The disciples and I have no idea what that means. We have continued to follow him, simply to be in his presence.

But I admit this reporter has felt a growing sense of apprehension. As it turned out, my instincts about something happening came true.

Late one night at the campsite, word reached Jesus that the brother of Mary and Martha—Lazarus—was ill. They asked Jesus to come right away to their Bethany home.

But instead of going immediately to see about his friend, Jesus chose to stay camped out two more days! And, when asked why he didn’t go at once, Jesus said, "I am glad I was not there—just so you could believe."

Jesus says a lot of things I don’t understand, and that remark was yet another mystery.

I certainly know that Bethany means "house of misery," and that meaning became so applicable when we learned later that Lazarus had died. Jesus knew Mary and Martha would be angry and sorrowful, but he informed us that he was ready at last to go to Bethany to see his friend.

Among ourselves, his followers murmured, "Why?" If Lazarus was already dead, why was there any need for us to go?

When we arrived at the house of Mary and Martha, people from all over the community had already gathered, to console the sisters. Mary was so mad that she didn’t even come out to greet Jesus.

Martha charged at him, declaring, "If you had been here, my brother would not have died!" Jesus tried to reassure her, but I saw that her pain and loss were so heavy she could neither hear nor understand what Jesus was saying.

Jesus used words that I never before have heard a human being say. He said to Martha, "I am the resurrection and the life. Those who believe in me, even though they die, will live."

Quickly I looked at the faces of those close enough to hear what Jesus said. I couldn’t believe my own ears. What did he say? Did he say he is the resurrection? Does he mean that he has the power over life and death? Can this be true?

Then Jesus walked to the tomb where Lazarus had been buried. He asked that the stone covering the grave be rolled away. The pain and disbelief of Mary, Martha, and all of us brought him to tears. In a prayerful voice, he thanked God for always being present to hear him and asked that God’s power work through him.

Loudly, he called, "Lazarus, come out!"

And suddenly I saw! The dead man came out of his tomb! He was still bound in strips of cloth, from face to feet, and Jesus said to shocked onlookers, "Unbind him, and let him go!"

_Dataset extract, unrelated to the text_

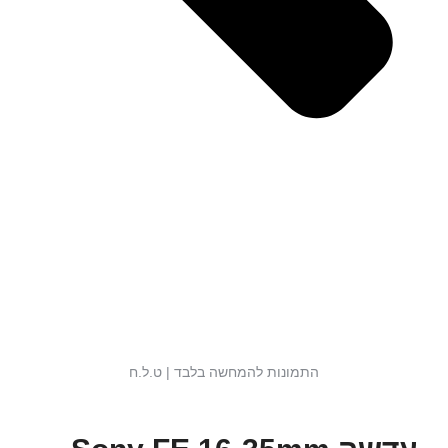
התמונות להמחשה בלבד | ט.ל.ח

It was the day that death died. Now I am able to solve the mysteries surrounding who Jesus is! With this single act of defeating death, everything becomes crystal clear. New life—eternal life—is suddenly more than possibility—it now is a promise to those who believe!

What a fitting end to a story that has taken me into the heart of the Christian message.

So this reporter is signing off—Wait!—I realize this story has not ended. Another chapter awaits Jesus, in the city of Jerusalem, on a hill called Calvary.

And, deep within my heart, now I somehow know that YOU are the person who can finish the story. You will record what happens on that dark Friday and on that glorious Easter morning. Only you can describe what you see, hear, and tell others.

My fervent Easter prayer is that your first words on that "great getting-up morning" will be the same words of the angels, the women, and the disciples: HE LIVES! HE LIVES!

("In That Great Getting Up Morning" is by gospel singer Mahalia Jackson.)